L’argomento era stato trattato anche dal Sole 24 Ore.

Si tratta di dieci varietà selezionate attraverso incroci dall’Università di Udine e dai Vivai cooperativi Rauscedo, tutte discendenti da vitigni internazionali (Soreli, Sauvignon, Fleurtai, Merlot, Cabernet solo per citarne alcuni) e che sono state inserite nel registro nazionale delle varietà di vite ma che per passare alla fase della coltivazione in campo necessitano dell’approvazione da parte di 19 regioni e due provincie autonome. Insomma non proprio una strada spianata. A queste vanno aggiunte le nuove frontiere della cisgenetica e del genome editing sui quali si è invece abbattuta la scure della Corte di giustizia Ue che nel luglio dello scorso anno ha equiparato queste tecniche (in grado di aumentarne la resistenza ai patogeni) agli Ogm.

Sulla sentenza della Corte di Giustizia Europea si possono leggere un articolo apparso all’epoca su Science Magazine e uno della botanica Vittoria Brambilla pubblicato sul sito Agrarian Sciences.

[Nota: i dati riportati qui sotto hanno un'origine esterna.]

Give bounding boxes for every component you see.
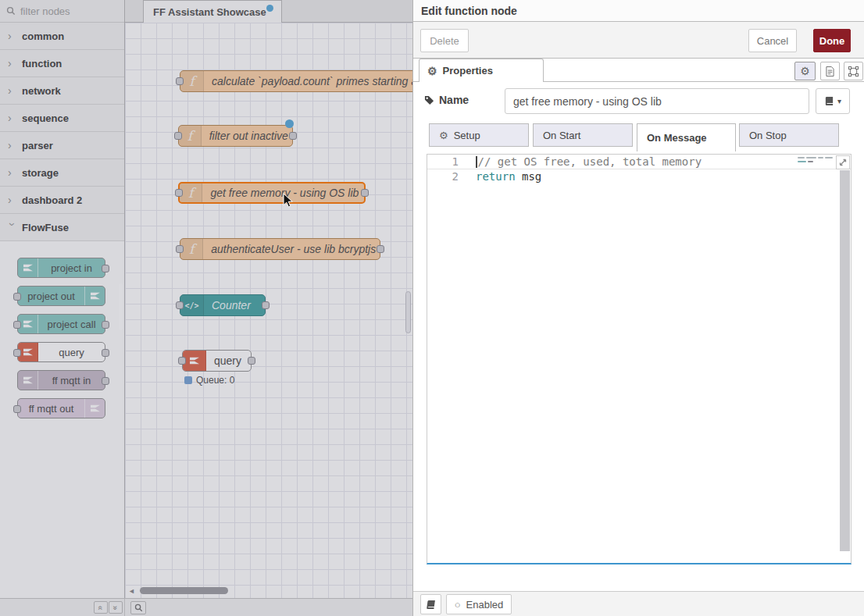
output-port[interactable] bbox=[102, 321, 109, 329]
palette-search-placeholder: filter nodes bbox=[20, 5, 70, 17]
category-label: parser bbox=[22, 140, 53, 151]
palette-category-storage[interactable]: ›storage bbox=[0, 159, 124, 187]
output-port[interactable] bbox=[361, 189, 369, 197]
flow-node-filter-out-inactive[interactable]: f filter out inactive bbox=[178, 125, 293, 147]
status-dot bbox=[184, 376, 192, 384]
scroll-left-arrow-icon[interactable]: ◄ bbox=[128, 587, 135, 595]
collapse-all-categories-button[interactable]: « bbox=[94, 601, 108, 614]
flowfuse-icon bbox=[18, 371, 38, 390]
flowfuse-icon bbox=[84, 399, 105, 418]
code-icon: </> bbox=[180, 295, 204, 315]
palette-category-function[interactable]: ›function bbox=[0, 50, 124, 77]
palette-category-parser[interactable]: ›parser bbox=[0, 132, 124, 159]
flow-node-query[interactable]: query bbox=[182, 350, 252, 372]
input-port[interactable] bbox=[176, 77, 184, 85]
tab-setup[interactable]: ⚙ Setup bbox=[429, 123, 529, 147]
input-port[interactable] bbox=[175, 189, 183, 197]
canvas-horizontal-scrollbar[interactable]: ◄ bbox=[125, 586, 412, 596]
unsaved-changes-dot bbox=[266, 5, 273, 12]
flow-node-counter[interactable]: </> Counter bbox=[180, 294, 266, 316]
output-port[interactable] bbox=[262, 301, 270, 309]
palette-category-dashboard2[interactable]: ›dashboard 2 bbox=[0, 187, 124, 214]
output-port[interactable] bbox=[102, 265, 109, 272]
line-number: 2 bbox=[427, 169, 459, 184]
library-dropdown-button[interactable]: ▾ bbox=[816, 88, 850, 114]
palette-node-project-in[interactable]: project in bbox=[17, 258, 105, 278]
double-chevron-up-icon: « bbox=[97, 605, 105, 610]
scrollbar-thumb[interactable] bbox=[140, 587, 228, 594]
palette-category-network[interactable]: ›network bbox=[0, 77, 124, 105]
caret-down-icon: ▾ bbox=[837, 97, 841, 105]
output-port[interactable] bbox=[248, 357, 255, 365]
category-label: dashboard 2 bbox=[22, 194, 82, 206]
delete-button[interactable]: Delete bbox=[420, 29, 469, 52]
chevron-right-icon: › bbox=[8, 194, 22, 206]
tab-on-start[interactable]: On Start bbox=[533, 123, 633, 147]
flow-node-calculate-primes[interactable]: f calculate `payload.count` primes start… bbox=[180, 70, 412, 92]
canvas-vertical-scrollbar[interactable] bbox=[405, 291, 411, 333]
code-line[interactable]: 1 // get OS free, used, total memory bbox=[427, 155, 851, 169]
library-export-button[interactable] bbox=[420, 594, 441, 614]
expand-editor-button[interactable] bbox=[836, 155, 850, 169]
node-enabled-toggle[interactable]: ○ Enabled bbox=[446, 594, 512, 614]
palette-node-query[interactable]: query bbox=[17, 342, 105, 362]
edit-properties-button[interactable]: ⚙ bbox=[794, 62, 816, 80]
palette-node-project-out[interactable]: project out bbox=[17, 286, 105, 306]
tab-properties[interactable]: ⚙ Properties bbox=[419, 59, 544, 82]
dialog-body: Name ▾ ⚙ Setup On Start On Message On St… bbox=[413, 82, 864, 591]
flow-node-get-free-memory[interactable]: f get free memory - using OS lib bbox=[178, 182, 366, 204]
palette-search[interactable]: filter nodes bbox=[0, 0, 124, 23]
code-text: msg bbox=[516, 170, 542, 183]
palette-scrollbar[interactable] bbox=[119, 283, 123, 330]
input-port[interactable] bbox=[13, 405, 21, 413]
palette-flowfuse-nodes: project in project out project call bbox=[0, 241, 124, 598]
tab-label: Setup bbox=[454, 130, 480, 141]
input-port[interactable] bbox=[174, 132, 182, 140]
code-line[interactable]: 2 return msg bbox=[427, 169, 851, 184]
flow-canvas[interactable]: f calculate `payload.count` primes start… bbox=[125, 23, 412, 598]
input-port[interactable] bbox=[13, 293, 21, 301]
output-port[interactable] bbox=[102, 349, 109, 357]
edit-description-button[interactable] bbox=[820, 62, 840, 80]
output-port[interactable] bbox=[102, 377, 109, 385]
workspace-tab-ff-assistant-showcase[interactable]: FF Assistant Showcase bbox=[143, 0, 282, 23]
palette-category-sequence[interactable]: ›sequence bbox=[0, 105, 124, 132]
done-button[interactable]: Done bbox=[813, 29, 851, 52]
input-port[interactable] bbox=[178, 357, 186, 365]
expand-all-categories-button[interactable]: » bbox=[109, 601, 123, 614]
output-port[interactable] bbox=[377, 245, 384, 253]
output-port[interactable] bbox=[289, 132, 297, 140]
changed-dot bbox=[285, 119, 294, 128]
input-port[interactable] bbox=[176, 301, 184, 309]
chevron-right-icon: › bbox=[8, 139, 22, 151]
palette-node-label: ff mqtt in bbox=[38, 375, 105, 386]
node-appearance-button[interactable] bbox=[844, 62, 863, 80]
search-flows-button[interactable] bbox=[130, 601, 146, 614]
palette-category-common[interactable]: ›common bbox=[0, 23, 124, 50]
name-input[interactable] bbox=[505, 88, 809, 114]
code-keyword: return bbox=[476, 170, 516, 183]
code-editor[interactable]: 1 // get OS free, used, total memory 2 r… bbox=[427, 154, 852, 564]
palette-node-label: query bbox=[38, 347, 105, 358]
tab-on-stop[interactable]: On Stop bbox=[739, 123, 839, 147]
dialog-toolbar: Delete Cancel Done bbox=[413, 22, 864, 59]
cancel-button[interactable]: Cancel bbox=[748, 29, 797, 52]
palette-category-flowfuse[interactable]: ›FlowFuse bbox=[0, 214, 124, 241]
flow-node-authenticate-user[interactable]: f authenticateUser - use lib bcryptjs bbox=[180, 238, 380, 260]
chevron-right-icon: › bbox=[8, 57, 22, 69]
palette-node-ff-mqtt-out[interactable]: ff mqtt out bbox=[17, 398, 105, 418]
editor-scrollbar[interactable] bbox=[840, 170, 850, 551]
dialog-footer: ○ Enabled bbox=[413, 591, 864, 616]
workspace-tab-label: FF Assistant Showcase bbox=[153, 6, 266, 18]
input-port[interactable] bbox=[13, 321, 21, 329]
tab-on-message[interactable]: On Message bbox=[637, 123, 736, 151]
palette-node-project-call[interactable]: project call bbox=[17, 314, 105, 334]
palette: filter nodes ›common ›function ›network … bbox=[0, 0, 125, 598]
function-icon: f bbox=[180, 71, 204, 91]
input-port[interactable] bbox=[176, 245, 184, 253]
code-comment: // get OS free, used, total memory bbox=[478, 155, 702, 168]
category-label: function bbox=[22, 58, 62, 69]
expand-icon bbox=[838, 158, 848, 167]
palette-node-ff-mqtt-in[interactable]: ff mqtt in bbox=[17, 370, 105, 390]
input-port[interactable] bbox=[13, 349, 21, 357]
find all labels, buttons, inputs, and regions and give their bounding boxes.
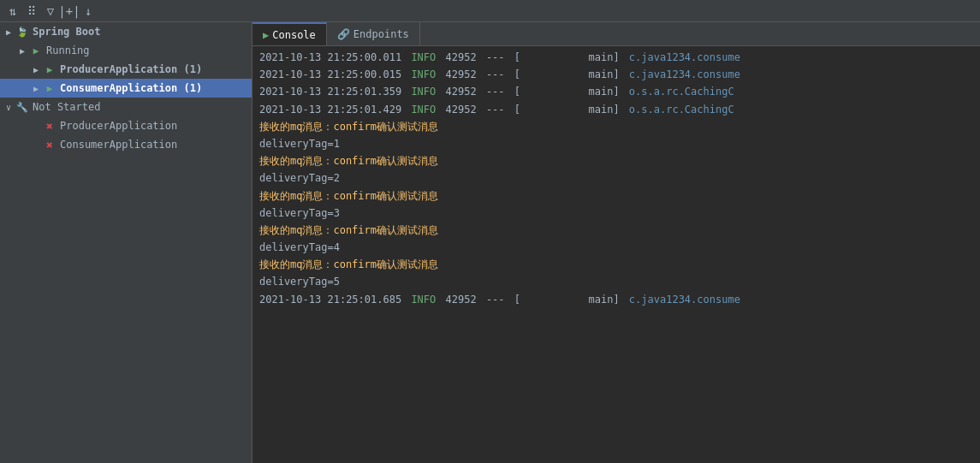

A seguito di questa sentenza, piante ottenute tramite CRISPR, che è la tecnica di Genome Editing più usata, potranno essere cresciute in campo solo dopo l’acquisizione di permessi e commercializzate dopo aver soddisfatto prove onerose. La sperimentazione con piante CRISPR sarà pertanto resa difficoltosa per gli enti di ricerca pubblici e la commercializzazione di piante CRISPR sarà, come già avviene per gli OGM, limitata a chi possa sostenere i costi della burocrazia, che non sono di certo le università e la ricerca pubblica.
Ma per capire come mai si sia finiti ad accorpare organismi CRISPR agli OGM dobbiamo ritornare alla definizione di OGM, contenuta nella Direttiva 2001/18/EU. Essa afferma che sono da considerarsi OGM organismi “il cui materiale genetico è stato modificato in modo diverso da quanto avviene in natura”(art.2) e pertanto tutti gli organismi in cui l’uomo ha operato attivamente per modificare il DNA. Sarebbero quindi OGM non solo gli organismi originati dall’introduzione di transgeni (geni proveniente da altri organismi) ma anche quelli ottenuti da mutagenesi “classica”, cioè ottenuti tramite mutazioni casuali nel DNA per esposizione ad agenti chimici, radiazioni ionizzanti o coltura in vitro.